Add a dedicated user account:

$ sudo adduser --disabled-login --no-create-home ganglia

Download the source tarball from the website, and unpack it into a common location:

$ wget http://downloads.sourceforge.net/project/ganglia/  
   ganglia%20monitoring%20core/3.0.7%20%28Fossett%29/ganglia-3.0.7.tar.gz
$ tar -xzvf ganglia-3.0.7.tar.gz -C /opt
$ rm ganglia-3.0.7.tar.gz

Install the dependencies:

$ sudo apt-get -y install build-essential libapr1-dev libconfuse-dev 
   libexpat1-dev python-dev librrd2-dev

Now you can build and install the binaries like so:

$ cd /opt/ganglia-3.0.7
$ ./configure --with-gmetad
$ make
$ sudo make install

Note the extra --with-gmetad, which is required to build the binary we will need.

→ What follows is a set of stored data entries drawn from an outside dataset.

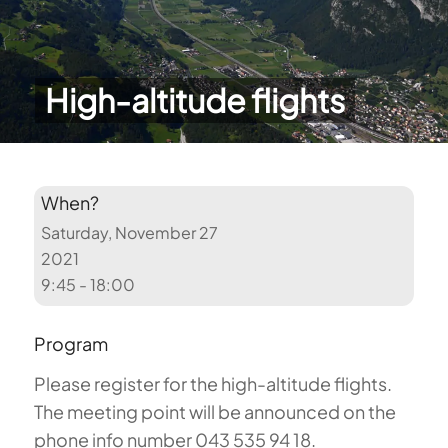
High-altitude flights
When?
Saturday, November 27
2021
9:45 - 18:00
Program
Please register for the high-altitude flights.
The meeting point will be announced on the
phone info number 043 535 94 18.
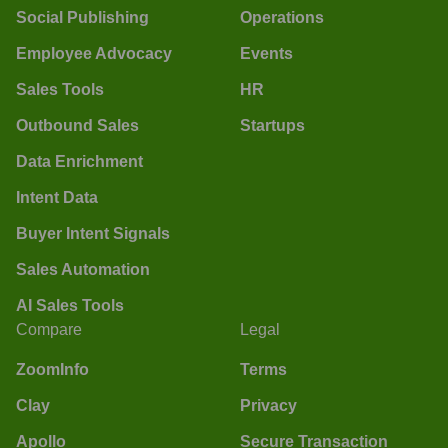
Social Publishing
Operations
Employee Advocacy
Events
Sales Tools
HR
Outbound Sales
Startups
Data Enrichment
Intent Data
Buyer Intent Signals
Sales Automation
AI Sales Tools
Compare
Legal
ZoomInfo
Terms
Clay
Privacy
Apollo
Secure Transaction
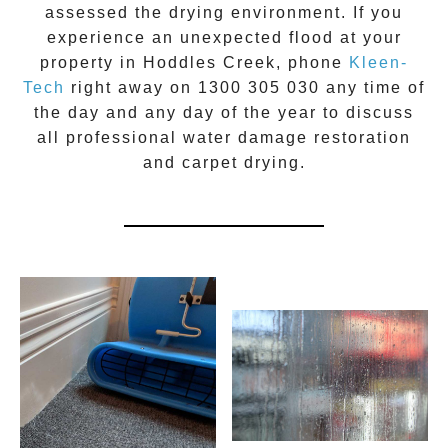
assessed the drying environment. If you
experience an unexpected flood at your
property in
Hoddles Creek
, phone
Kleen-
Tech
right away on
1300 305 030
any time of
the day and any day of the year to discuss
all
professional water damage restoration
and carpet drying.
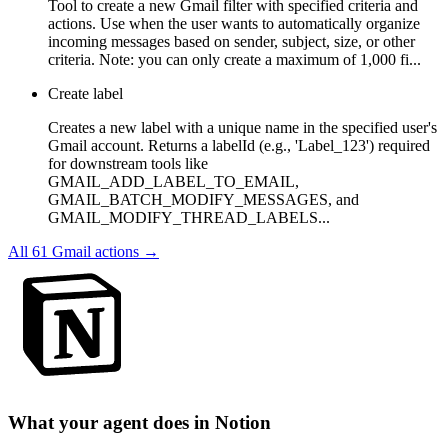
Tool to create a new Gmail filter with specified criteria and
actions. Use when the user wants to automatically organize
incoming messages based on sender, subject, size, or other
criteria. Note: you can only create a maximum of 1,000 fi...
Create label
Creates a new label with a unique name in the specified user's
Gmail account. Returns a labelId (e.g., 'Label_123') required
for downstream tools like
GMAIL_ADD_LABEL_TO_EMAIL,
GMAIL_BATCH_MODIFY_MESSAGES, and
GMAIL_MODIFY_THREAD_LABELS...
All
61
Gmail
actions →
What your agent does in
Notion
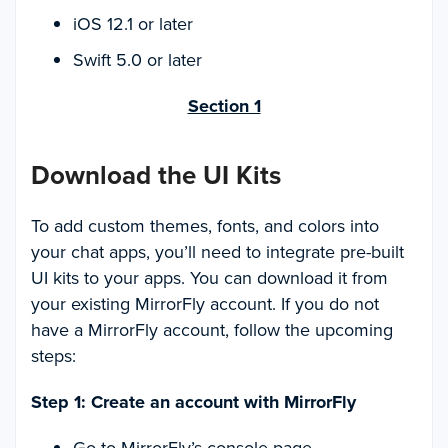
iOS 12.1 or later
Swift 5.0 or later
Section 1
Download the UI Kits
To add custom themes, fonts, and colors into
your chat apps, you’ll need to integrate pre-built
UI kits to your apps. You can download it from
your existing MirrorFly account. If you do not
have a MirrorFly account, follow the upcoming
steps:
Step 1: Create an account with MirrorFly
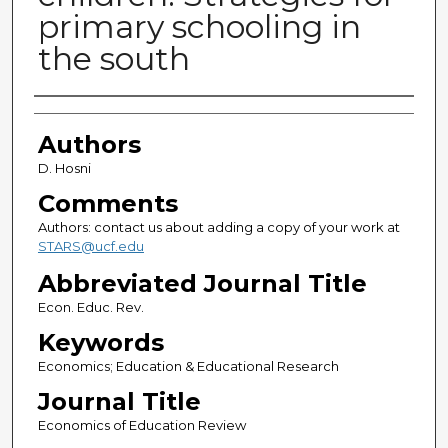
primary schooling in
the south
Authors
Authors
D. Hosni
Comments
Authors: contact us about adding a copy of your work at
STARS@ucf.edu
Abbreviated Journal Title
Econ. Educ. Rev.
Keywords
Economics; Education & Educational Research
Journal Title
Economics of Education Review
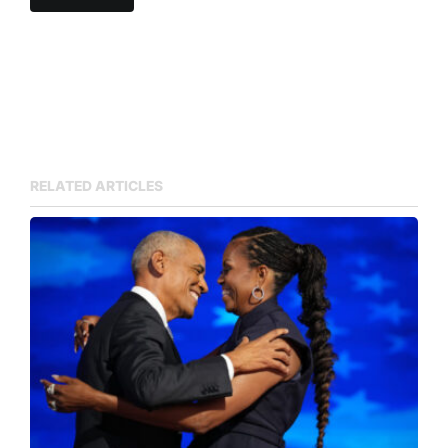
RELATED ARTICLES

The next step is to set up the configuration, copying the supplied default gmetad.conf file like so:

$ cp /opt/ganglia-3.0.7/gmetad/gmetad.conf /etc/gmetad.conf

Change the following in /etc/gmetad.conf:

setuid_username "ganglia"
data_source "HBase" host0.foo.com
gridname "<Your-Grid-Name>"

The data_source line must contain the hostname or IP address of one or more gmonds.

Note

When you are using unicast mode you need to point your data_source to the server that acts as the dedicated gmond server. If you have more than one, you can list them all, which adds failover safety.

Now create the required directories. These are used to store the collected data in round-robin databases.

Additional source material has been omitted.